Men easily outweigh women when it comes to receiving awards for research funding in the Netherlands (and likely outside of the region too) especially in all science disciplines. Interestingly enough, though, the success rate of receiving said awards appear to be nearly equal in most disciplines such as physics where 2 women succeeded in being awarded at a success rate of 22.2% versus the 18 men at 26.9%. This may potentially be due to other reasons outside of gender bias including a lack of women representation in the discipline itself (which is confirmed by the total of 9 women applying for funding in the discipline versus the 67 men). However, it is hard to ignore the very noticeable disparity in certain other disciplines like medical sciences; where men have a drastically higher award amount than women.
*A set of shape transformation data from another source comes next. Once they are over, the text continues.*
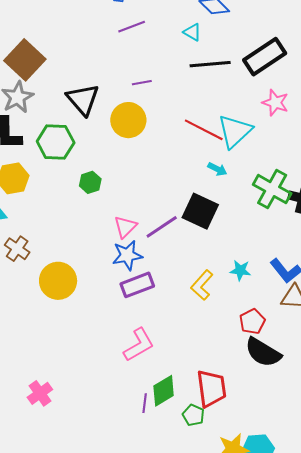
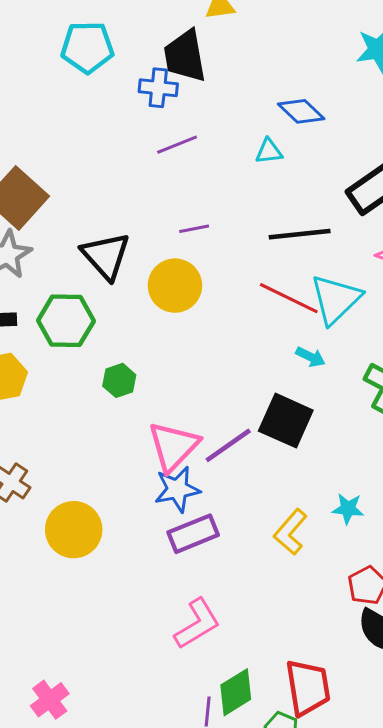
cyan triangle: (192, 32) -> (269, 151), turned -36
black line: (210, 64) -> (300, 234), moved
pink triangle: (125, 227) -> (173, 446), size x1.5

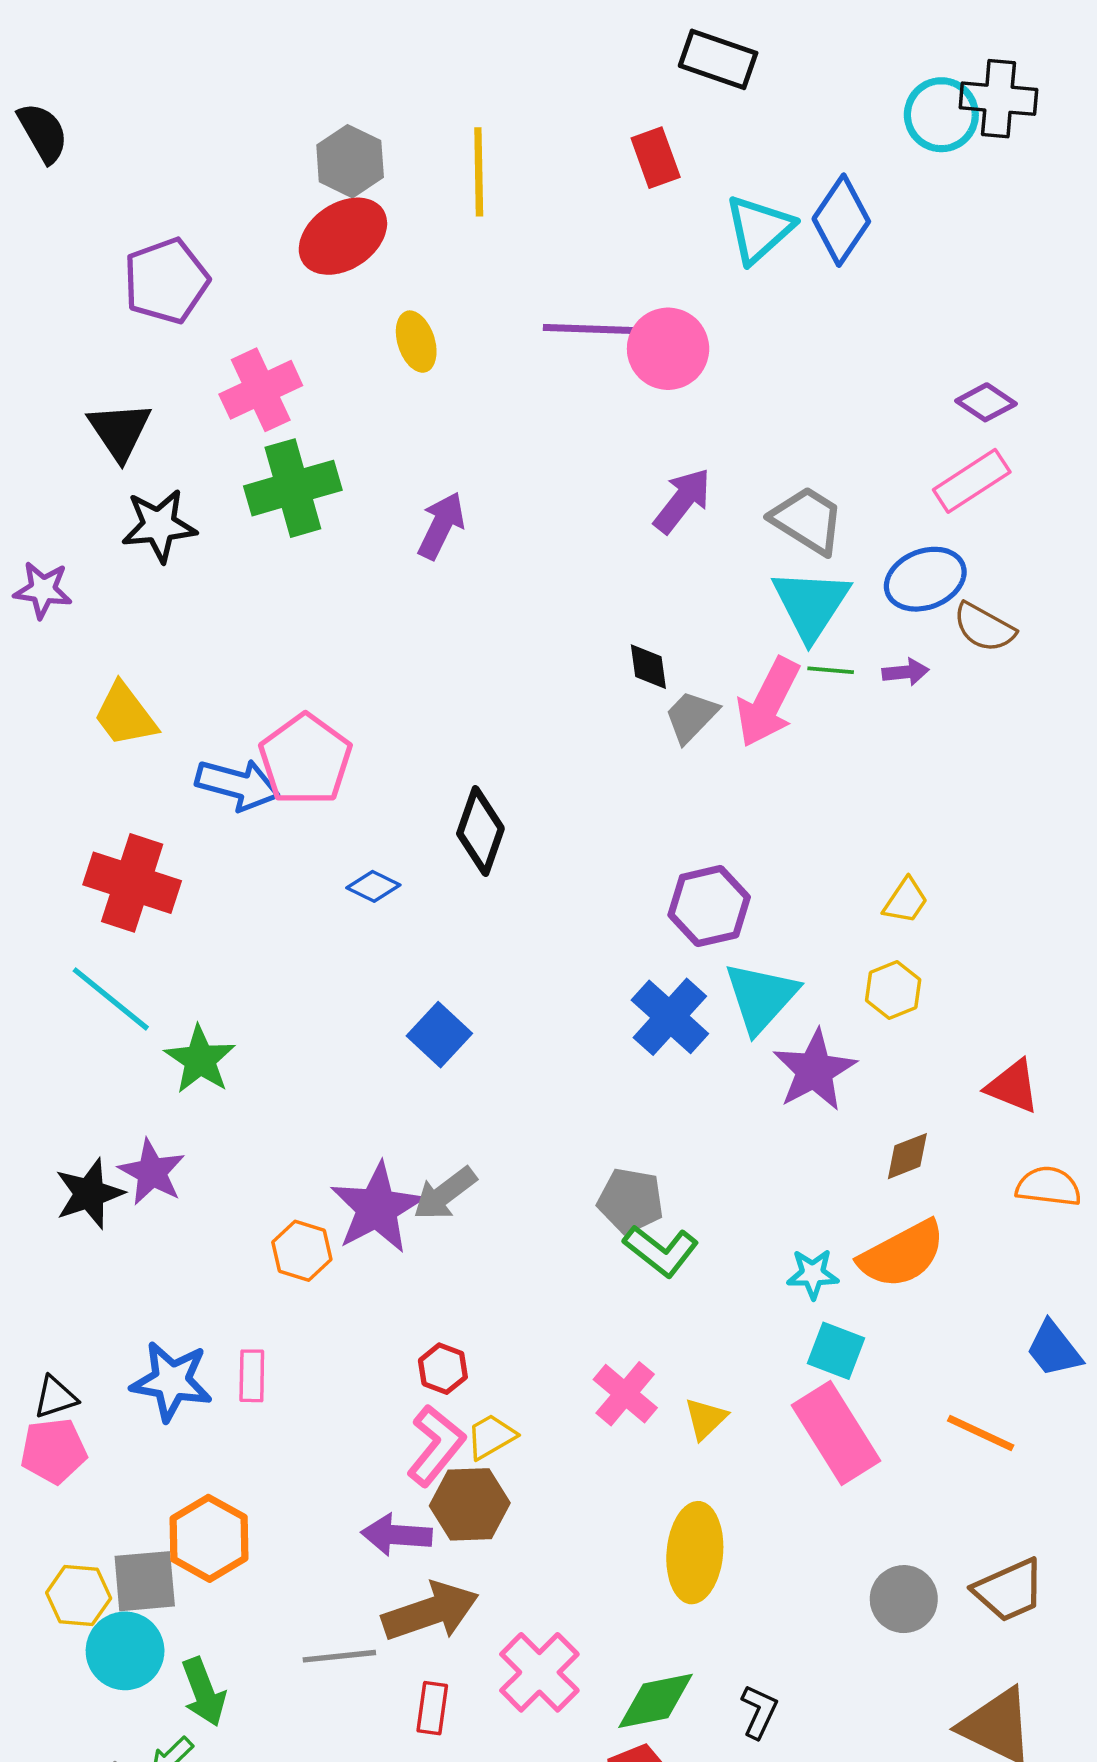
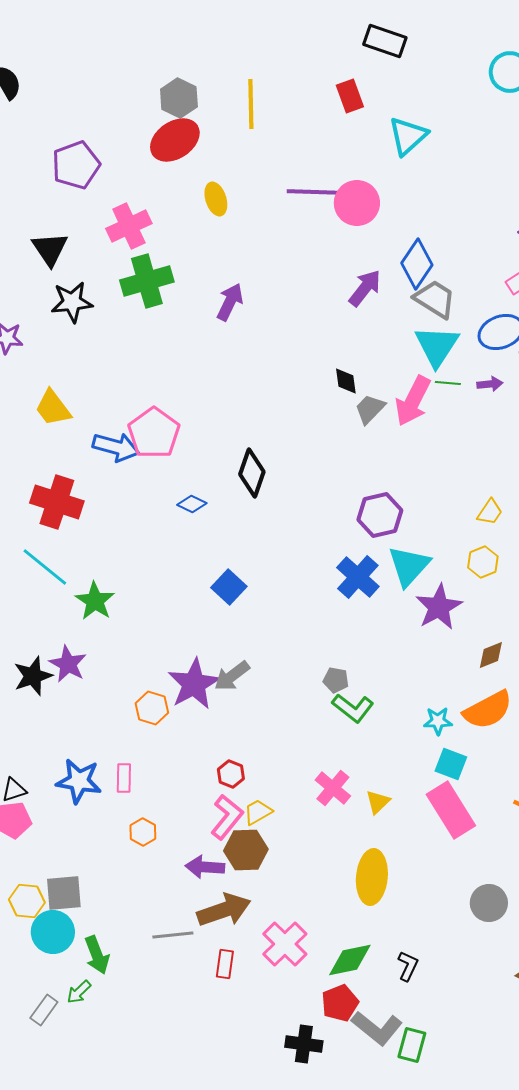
blue diamond: (841, 220) -> (417, 264), moved
gray pentagon: (631, 1201) -> (336, 680), size x0.7
orange hexagon: (209, 1538) -> (143, 832), moved, size x0.6

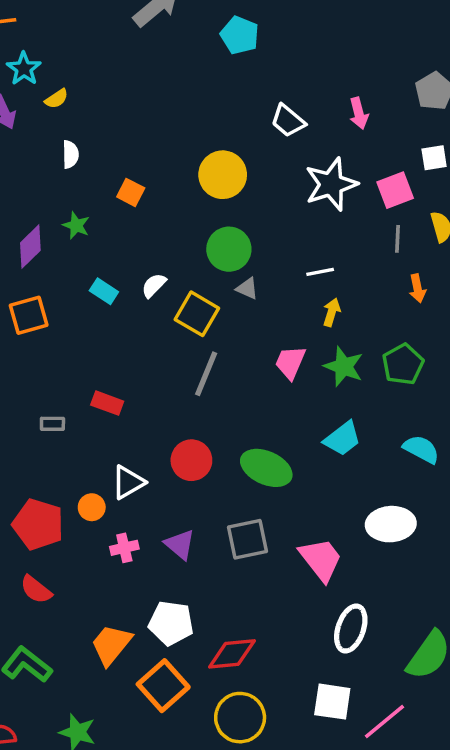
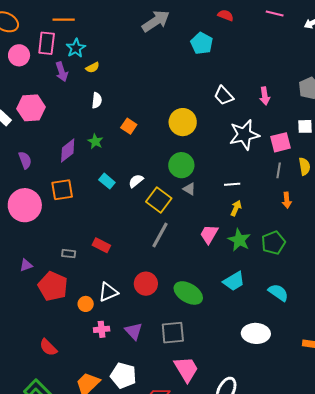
red pentagon: (38, 524) -> (53, 286), moved
pink trapezoid: (321, 559) -> (186, 369), moved

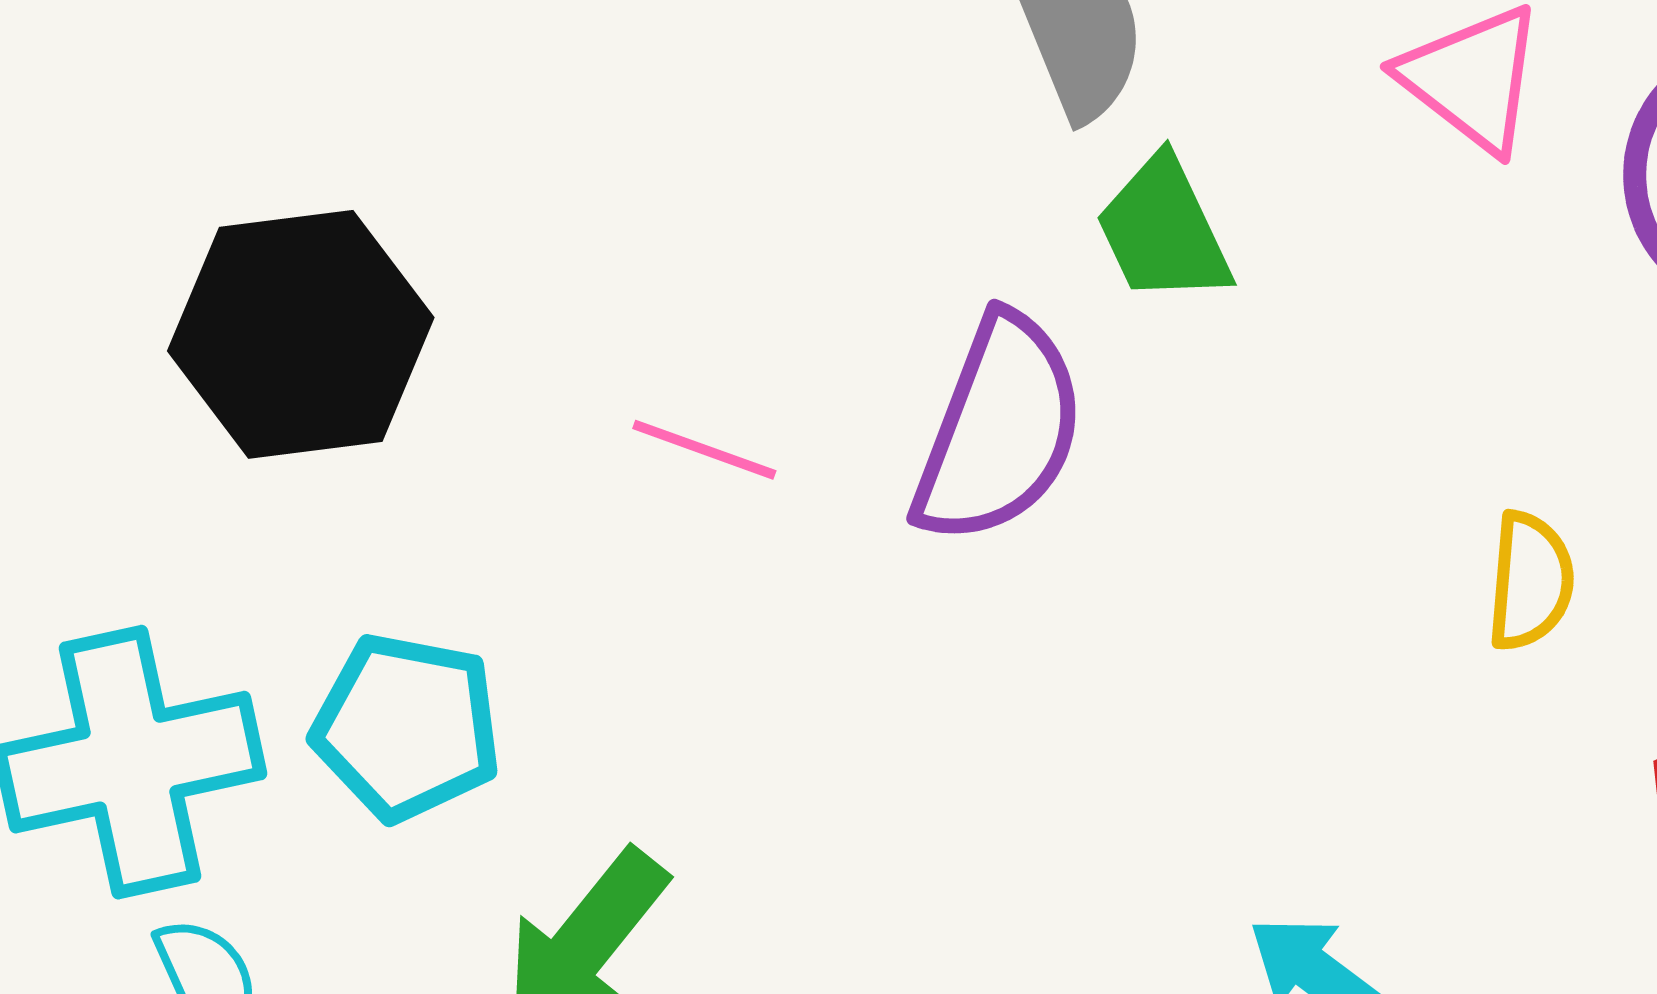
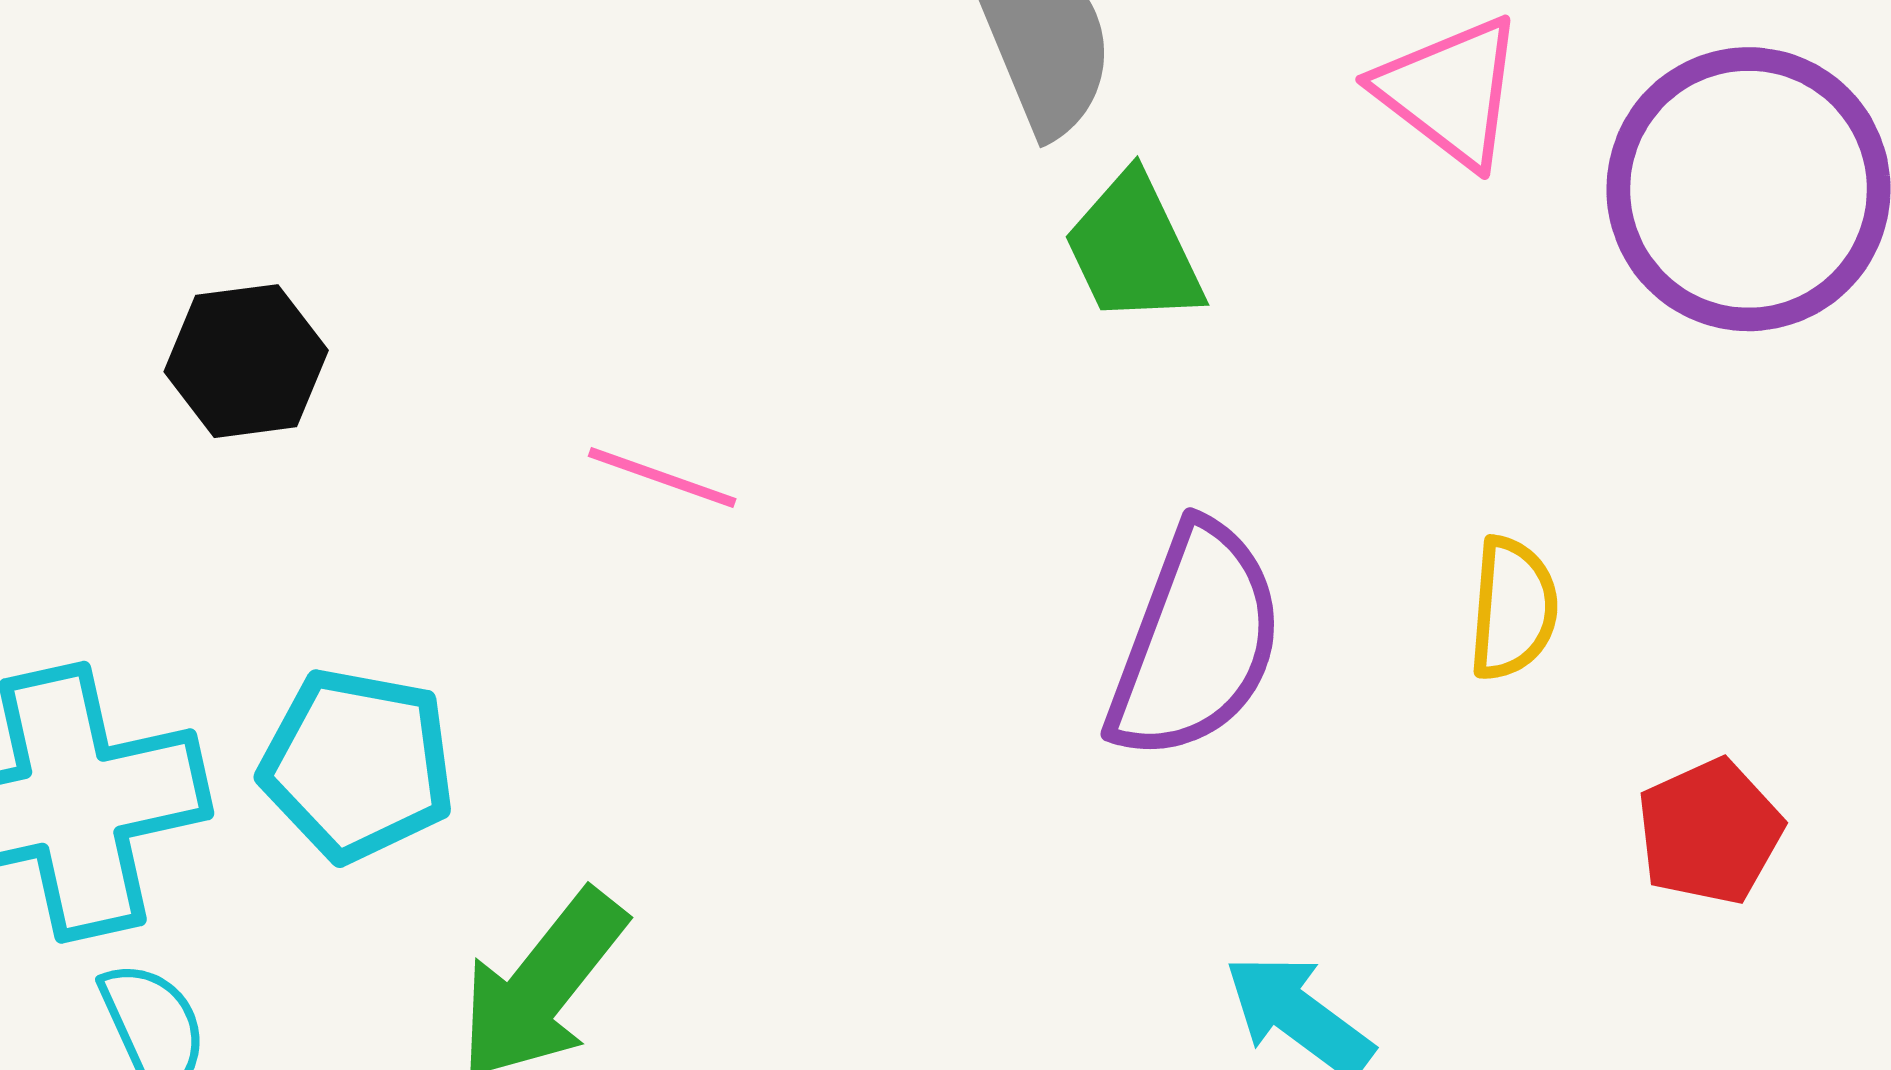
black hexagon: (301, 334) -> (246, 361), size x0.6
purple semicircle: (999, 430) -> (1196, 642), moved

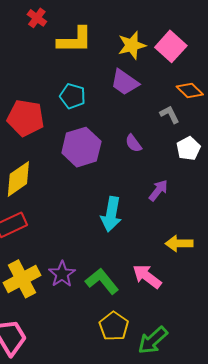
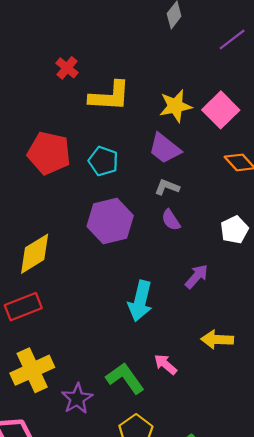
gray L-shape: (170, 114) -> (167, 187), moved, turned -45
red pentagon: (26, 118) -> (49, 153), moved
purple star: (62, 274) -> (77, 399), moved
pink arrow: (147, 276) -> (166, 364), moved, size x0.7

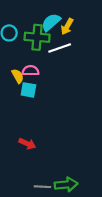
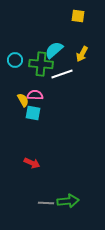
yellow arrow: (67, 27) -> (82, 54), moved

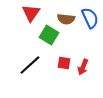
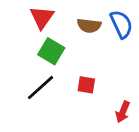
green square: (49, 35) -> (51, 51), moved
red arrow: (83, 67) -> (123, 112), moved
Despite all of this, the truth is the data does not give sound enough proof of a large disparity. As even with a large gap in award rates, it is more often explained in the success rates; even for the previously mentioned medical science as women have a success rate of 11.2% to men’s 18.8%. So, although the information does clearly show that there is a size-able difference in research funding awards given to men versus women, the truth can clearly be seen that the difference is actually in the lack of gender diversity in the discipline in and of itself. That is not to say that gender bias is not occurring when concerning research fund awards, as there is still evidence showing it occurs in examples such as the Earth/Life Sciences. But it is to say that more often than not, based on this data set, it is better explained by the amount of each gender applying for the funding than gender bias itself.
Although I must remain unbiased for this observation, I am certain with more information the disparity would become more clear, with women only having a higher success rate in social science disciplines and men in physical sciences.